VPR’s Bob Kinzel reports.
(Kinzel) The cuts are needed because several weeks ago, the state’s revenue forecast for the new fiscal year was downgraded by roughly 30 million dollars.
There are several programs that Administration Secretary Mike Smith doesn’t want to cut. These include public safety, corrections, debt service and property tax relief efforts.
Smith says exempting these programs means that the rest of the state budget will have to be cut by about 5 %:
(Smith) "I cannot pretend that reducing the budget by 32 million will not have an impact, but my job is to minimize the impact and protect services to the most vulnerable Vermonters."
(Kinzel) Smith and Senate Appropriations chairwoman Susan Bartlett agree on several key points as the budget cutting process begins.
First, the answer to this immediate problem isn’t raising taxes:
(Smith) "You’ve got to remember that Vermonters are paying 800 million dollars more in fuel than they did a year ago. That’s equivalent on an annual basis to roughly doubling the personal income tax, the rooms and means tax the motor vehicle purchase and use tax. To swamp Vermonters with more taxes when they’re getting crushed with higher fuel prices is too much for the average Vermonter."
(Kinzel) They also agree that it’s a mistake to tap into the state’s rainy day budget funds. Senator Bartlett says she wants to preserve these funds in case they’re needed in several months:
(Bartlett) "My concern about using the rainy day funds right now is again I really do anticipate another reduction in November so if we use the rainy day funds now and then we have another downturn in November we have no place to go."

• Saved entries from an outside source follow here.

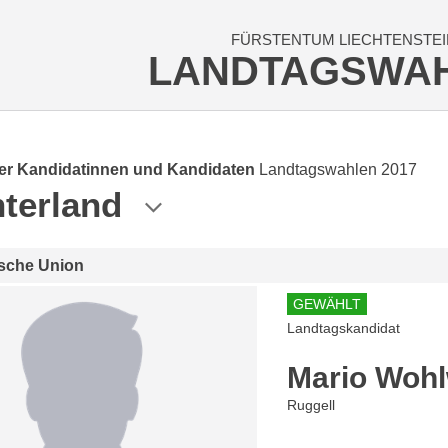
FÜRSTENTUM LIECHTENSTEI
LANDTAGSWA
der Kandidatinnen und Kandidaten
Landtagswahlen 2017
terland
ische Union
GEWÄHLT
Landtagskandidat
Mario Woh
Ruggell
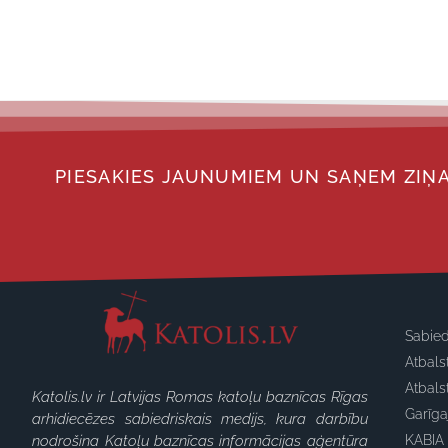
PIESAKIES JAUNUMIEM UN SAŅEM ZIŅA
Sabied
Atbals
Atbals
Katolis.lv ir Latvijas Romas katoļu baznīcas Rīgas
Garīg
arhidiecēzes sabiedriskais medijs, kura darbību
nodrošina Katoļu baznīcas informācijas aģentūra
KABIA 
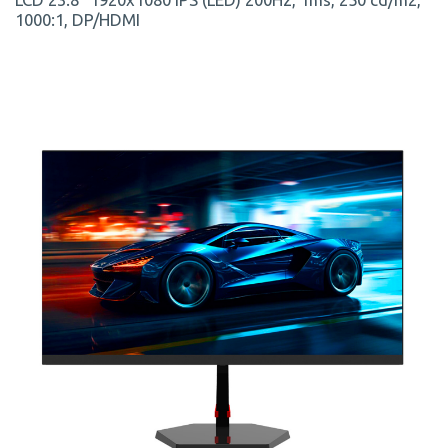
1000:1, DP/HDMI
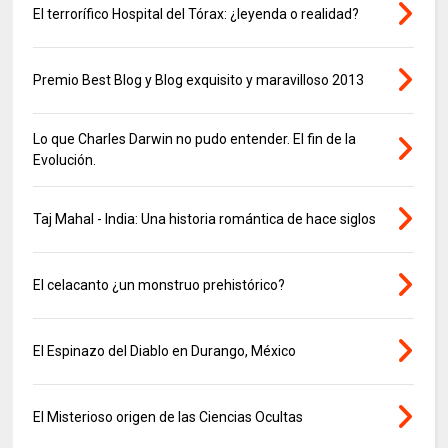
El terrorífico Hospital del Tórax: ¿leyenda o realidad?
Premio Best Blog y Blog exquisito y maravilloso 2013
Lo que Charles Darwin no pudo entender. El fin de la
Evolución.
Taj Mahal - India: Una historia romántica de hace siglos
El celacanto ¿un monstruo prehistórico?
El Espinazo del Diablo en Durango, México
El Misterioso origen de las Ciencias Ocultas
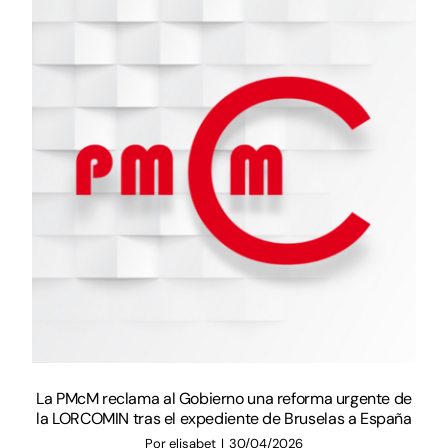
La PMcM reclama al Gobierno una reforma urgente de
la LORCOMIN tras el expediente de Bruselas a España
Por
elisabet
|
30/04/2026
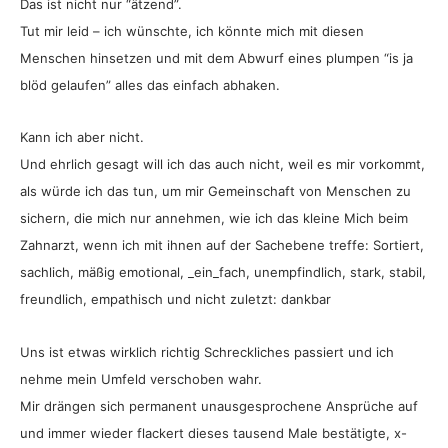
Das ist nicht nur “ätzend”.
Tut mir leid – ich wünschte, ich könnte mich mit diesen
Menschen hinsetzen und mit dem Abwurf eines plumpen “is ja
blöd gelaufen” alles das einfach abhaken.
Kann ich aber nicht.
Und ehrlich gesagt will ich das auch nicht, weil es mir vorkommt,
als würde ich das tun, um mir Gemeinschaft von Menschen zu
sichern, die mich nur annehmen, wie ich das kleine Mich beim
Zahnarzt, wenn ich mit ihnen auf der Sachebene treffe: Sortiert,
sachlich, mäßig emotional, _ein_fach, unempfindlich, stark, stabil,
freundlich, empathisch und nicht zuletzt: dankbar
Uns ist etwas wirklich richtig Schreckliches passiert und ich
nehme mein Umfeld verschoben wahr.
Mir drängen sich permanent unausgesprochene Ansprüche auf
und immer wieder flackert dieses tausend Male bestätigte, x-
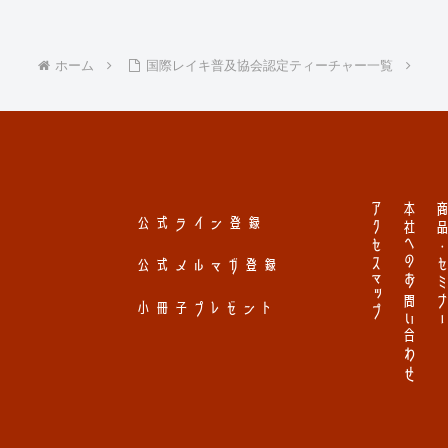
ホーム
国際レイキ普及協会認定ティーチャー一覧
アクセスマップ
本社へのお問い合わせ
商品・セミナ
公式ライン登録
公式メルマガ登録
小冊子プレゼント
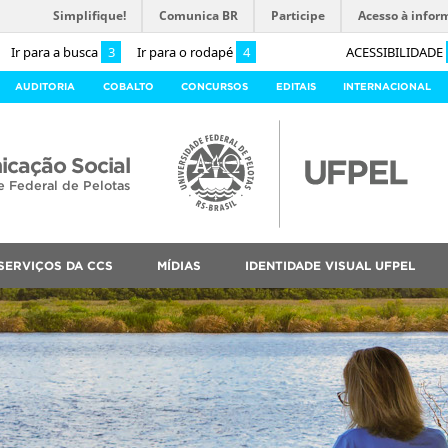
Simplifique!
Comunica BR
Participe
Acesso à infor
Ir para a busca
3
Ir para o rodapé
4
ACESSIBILIDADE
AUDITORIA
COBALTO
CONCURSOS
EDITAIS
INTERNACIONAL
cação Social
e Federal de Pelotas
SERVIÇOS DA CCS
MÍDIAS
IDENTIDADE VISUAL UFPEL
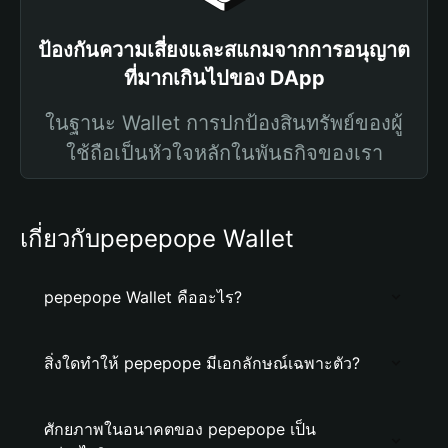
ป้องกันความเสี่ยงและสแกมจากการอนุญาต
ที่มากเกินไปของ DApp
ในฐานะ Wallet การปกป้องสินทรัพย์ของผู้
ใช้ถือเป็นหัวใจหลักในพันธกิจของเรา
เกี่ยวกับpepepope Wallet
pepepope Wallet คืออะไร?
สิ่งใดทำให้ pepepope มีเอกลักษณ์เฉพาะตัว?
ศักยภาพในอนาคตของ pepepope เป็น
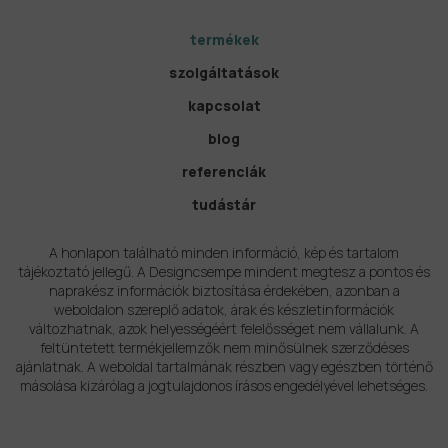
termékek
szolgáltatások
kapcsolat
blog
referenciák
tudástár
A honlapon található minden információ, kép és tartalom
tájékoztató jellegű. A Designcsempe mindent megtesz a pontos és
naprakész információk biztosítása érdekében, azonban a
weboldalon szereplő adatok, árak és készletinformációk
változhatnak, azok helyességéért felelősséget nem vállalunk. A
feltüntetett termékjellemzők nem minősülnek szerződéses
ajánlatnak. A weboldal tartalmának részben vagy egészben történő
másolása kizárólag a jogtulajdonos írásos engedélyével lehetséges.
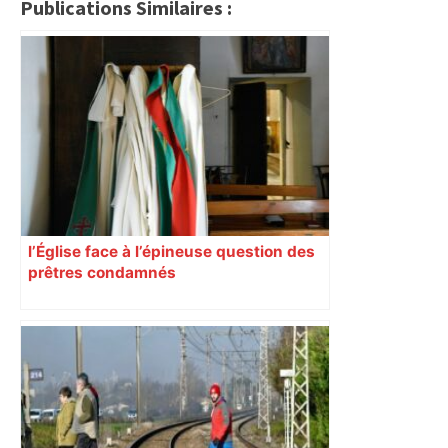
Publications Similaires :
l’Église face à l’épineuse question des
prêtres condamnés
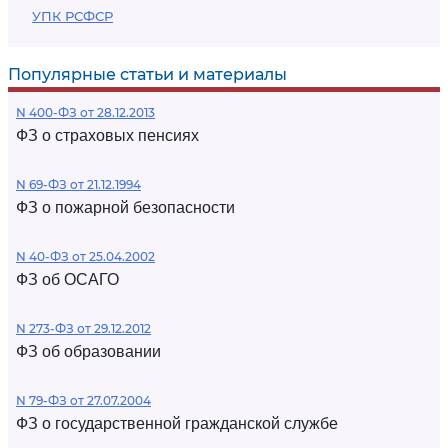
УПК РСФСР
Популярные статьи и материалы
N 400-ФЗ от 28.12.2013
ФЗ о страховых пенсиях
N 69-ФЗ от 21.12.1994
ФЗ о пожарной безопасности
N 40-ФЗ от 25.04.2002
ФЗ об ОСАГО
N 273-ФЗ от 29.12.2012
ФЗ об образовании
N 79-ФЗ от 27.07.2004
ФЗ о государственной гражданской службе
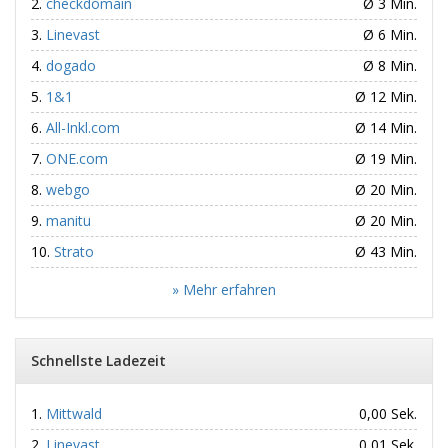
checkdomain
Ø 3 Min.
Linevast
Ø 6 Min.
dogado
Ø 8 Min.
1&1
Ø 12 Min.
All-Inkl.com
Ø 14 Min.
ONE.com
Ø 19 Min.
webgo
Ø 20 Min.
manitu
Ø 20 Min.
Strato
Ø 43 Min.
» Mehr erfahren
Schnellste Ladezeit
Mittwald
0,00 Sek.
Linevast
0,01 Sek.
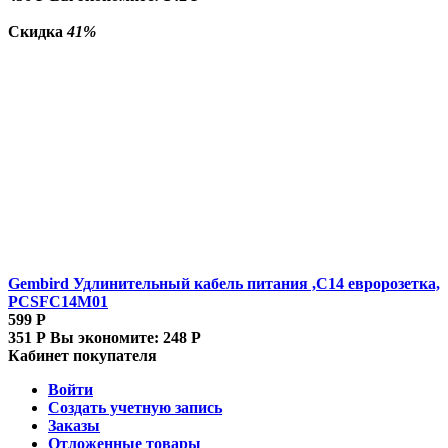
Скидка
41%
Gembird Удлинительный кабель питания ,C14 евророзетка,
PCSFC14M01
599
Р
351
Р
Вы экономите:
248
Р
Кабинет покупателя
Войти
Создать учетную запись
Заказы
Отложенные товары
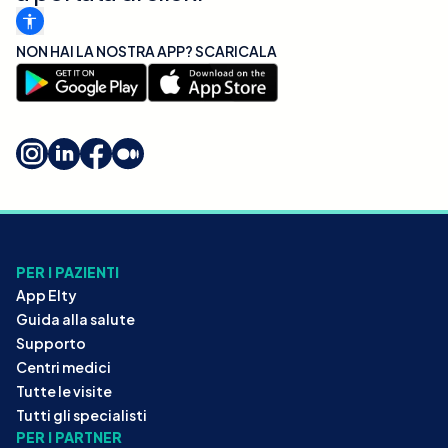
NON HAI LA NOSTRA APP? SCARICALA
PER I PAZIENTI
App Elty
Guida alla salute
Supporto
Centri medici
Tutte le visite
Tutti gli specialisti
PER I PARTNER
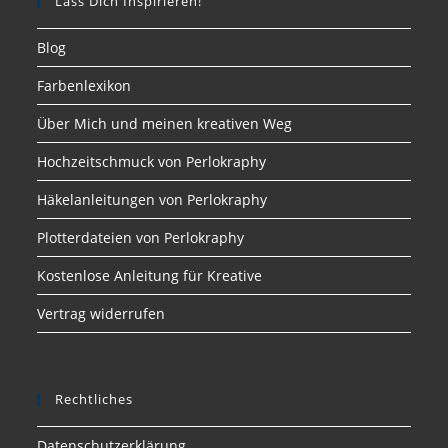
Lass Dich Inspirieren!
Blog
Farbenlexikon
Über Mich und meinen kreativen Weg
Hochzeitschmuck von Perlokraphy
Häkelanleitungen von Perlokraphy
Plotterdateien von Perlokraphy
Kostenlose Anleitung für Kreative
Vertrag widerrufen
Rechtliches
Datenschutzerklärung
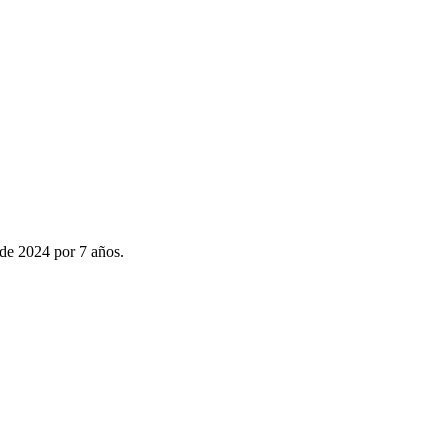
Renovables para la Tra
de 2024 por 7 años.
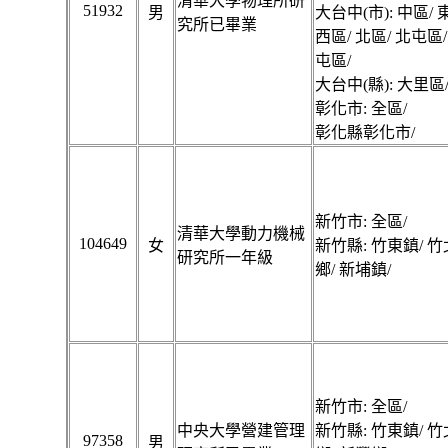
清華大學物理所研
51932
男
大台中(市): 中區/ 
究所已畢業
西區/ 北區/ 北屯區/
屯區/
大台中(縣): 大里區
彰化市: 全區/
彰化縣彰化市/
新竹市: 全區/
清華大學動力機械
104649
女
新竹縣: 竹東鎮/ 竹
研究所一年級
鄉/ 新埔鎮/
新竹市: 全區/
中央大學營建管理
新竹縣: 竹東鎮/ 竹
97358
男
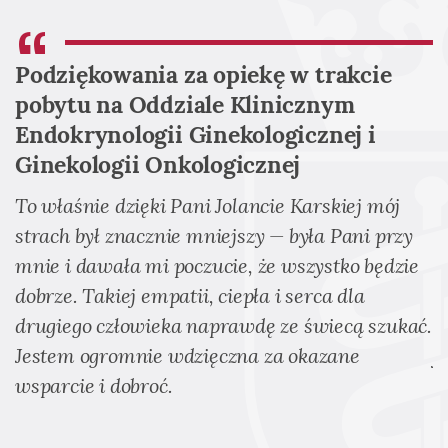
Podziękowania za opiekę w trakcie
Z
pobytu na Oddziale Klinicznym
w
Endokrynologii Ginekologicznej i
n
Ginekologii Onkologicznej
p
p
i
To właśnie dzięki Pani Jolancie Karskiej mój
w
strach był znacznie mniejszy — była Pani przy
m
el
mnie i dawała mi poczucie, że wszystko będzie
m
dobrze. Takiej empatii, ciepła i serca dla
y
drugiego człowieka naprawdę ze świecą szukać.
D
Jestem ogromnie wdzięczna za okazane
j
wsparcie i dobroć.
(
F
p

(Kinzel) Bartlett recognizes that the entire process could become very political during an election year – that’s something that she says she hopes to avoid:
(Bartlett) "When you have to keep reducing spending like this it’s very difficult and if you put politics on top of it I think it just makes it even more difficult."
(Kinzel) Legislative leaders will meet with the Douglas Administration next week to consider a wide range of possible spending reductions.
The goal is to agree on a package of cuts that can be presented to the Joint Fiscal Committee on August 19th.
For VPR News I’m Bob Kinzel in Montpelier.